Sherlock Holmes, while much more attracted to the spotlight than he might let on, is not one for narrative flourishes. Violent emotions and sentiment are not his strong points. He is all about the cold facts, picking up details and following them to their logical conclusion. While this make him a great detective, it makes him a poor story-teller. One just has to take a look through "The Adventure of the Lion's Mane," narrated by Holmes rather than Watson, to see how unconcerned Holmes is with injecting any enhancing flourishes that would turn it from a case to a story. For example, there is a huge chunk of dialogue because Holmes is simply recording the event verbatim, offering no inner reflections or observations, no thought process behind why he chooses his questions. To be fair, giving voice to too many of his thoughts would likely result in the mystery being solved for the reader, but that's just the point- Watson's narration allows the mystery to long remain a mystery while still having the opportunity to add his own nervous, awed, or other emotional impressions of the events to make it read like more than just a straight case file. Watson is in a sense the heart to Holmes' brain, giving Watson all the "silly" human feelings that help to color the stories. Even Holmes, who often chides Watson for the way he records their cases, cannot help but acknowledge the unfortunate lack of Watson's narrative flair.

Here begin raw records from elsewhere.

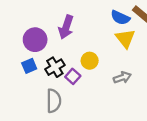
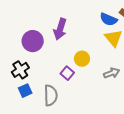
blue square: (29, 66) -> (25, 91), moved
black cross: (55, 67) -> (20, 70), moved

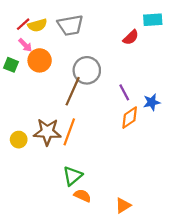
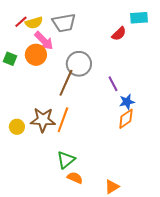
pink arrow: (25, 45) -> (44, 41), moved, size x1.5
blue star: (152, 102) -> (127, 102), moved
orange diamond: (130, 118) -> (126, 119), moved

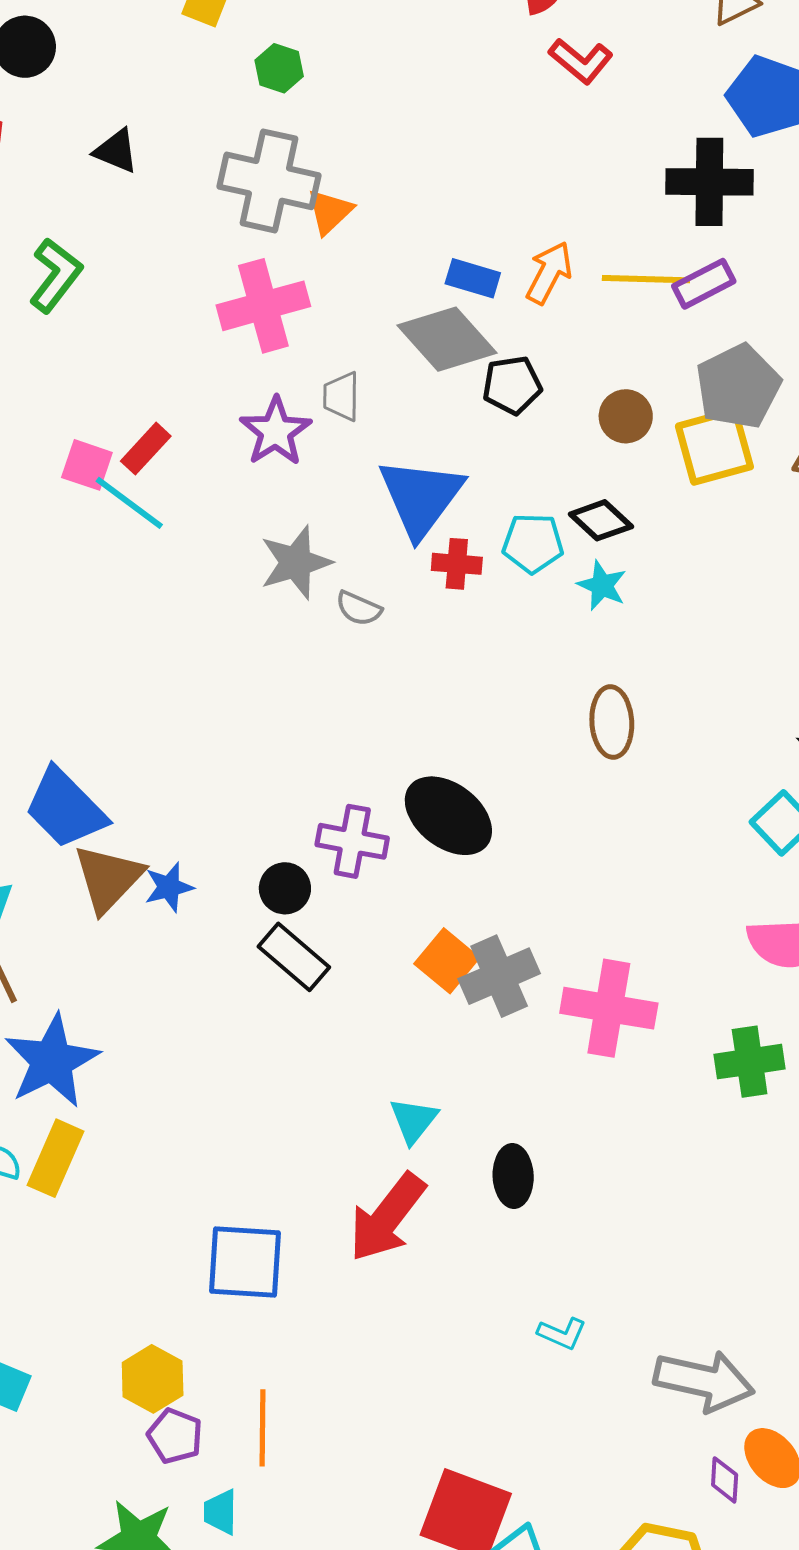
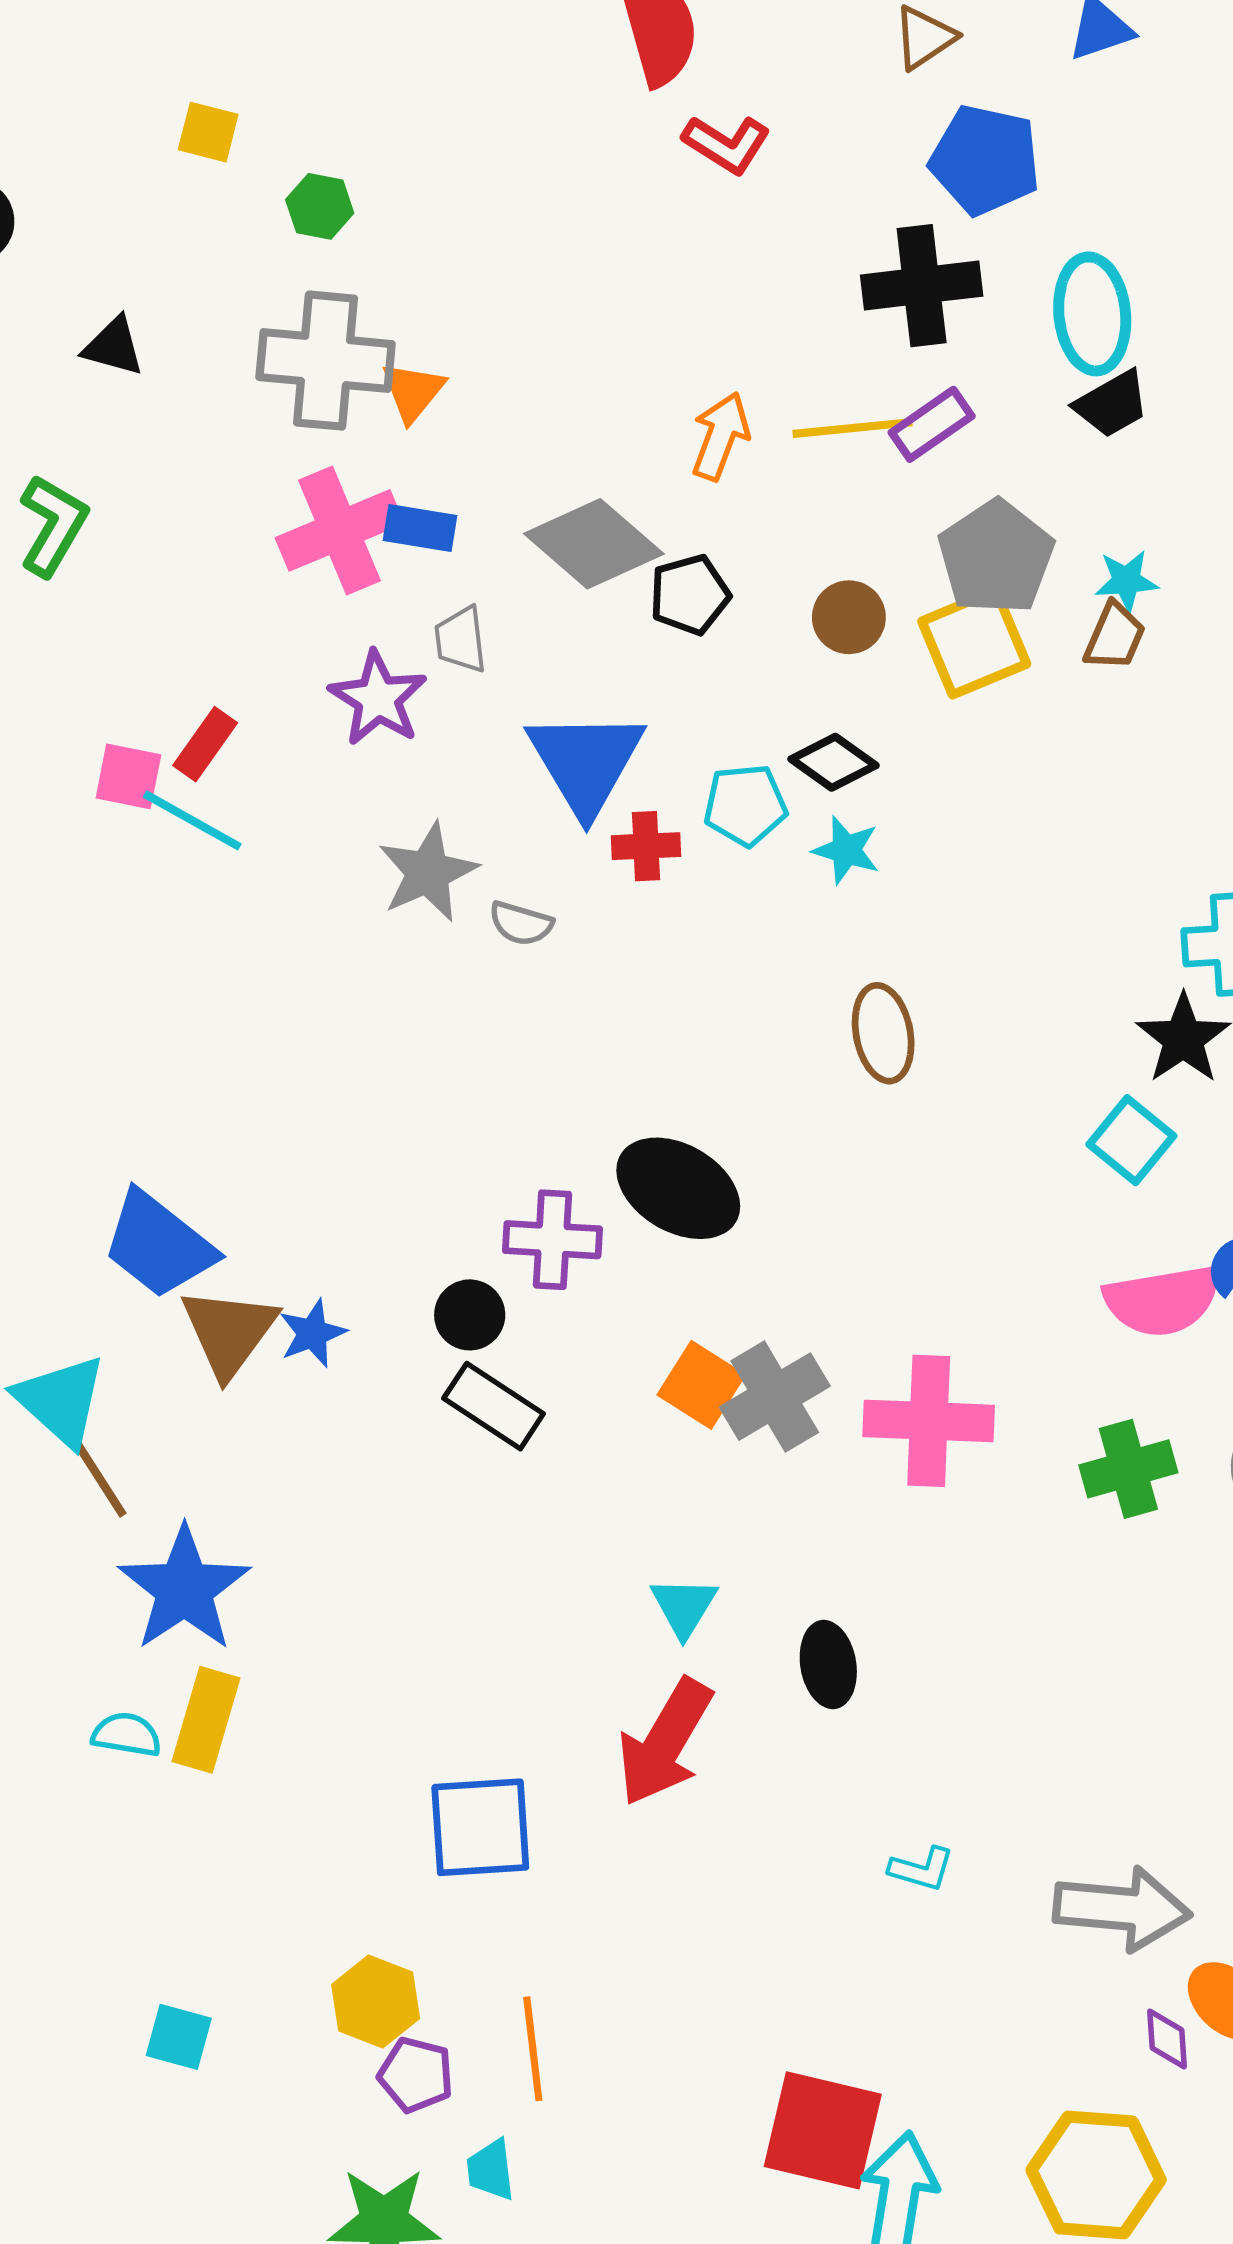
blue rectangle: (473, 278) -> (420, 528), moved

"Ah! had he but been with me, how much he might have made of so wonderful a happening and of my eventual triumph against every difficulty! As it is, however, I must needs tell my tale in my own plain way..."
this is a very good answer and i would only add one thing to it. Simply that there would be no element of surprise if all the stories were written by holmes himself. by narrating it, it would seem less of a mystery. if you see it through holmes's point of view then either the charecter must conceal something from the reader, which is mildly annoying whilst reading it, or the narrator must share all his thoughts in which case there would be no mystery. Most detective novels are written from a third point of view such as the agatha christies.
Arthur Conan Doyle's The Hound of the Baskerville is told from Dr. Watwon's point of view. This is true for the short stories as well, though one of the Holmes stories is told in the third person; two are narrated by Holmes himself; and all the rest are narrated by John H. Watson, M.D.
The reason that Watson narrates the stories is that Watwon is a thoroughly reliable narrator: the embodiment of common sense, decency, and domesticity. He serves as a counterbalance to the other characters and to Holmes himself. He also serves as a surrogate for the reader. The two stories narrated by Holmes are not very good, since Watson’s absence is felt and Holmes often seems to be concealing something.
To examine narration a little further, Watson’s predictability, his flatness, is part of what makes him so endearing and is perhaps crucial to his effectiveness as the narrator. Holmes has a number of eccentricities and a dark side; this dark side may interfere and cloud the many small details that are uncovered in the stories, and principally, he never really surprises us.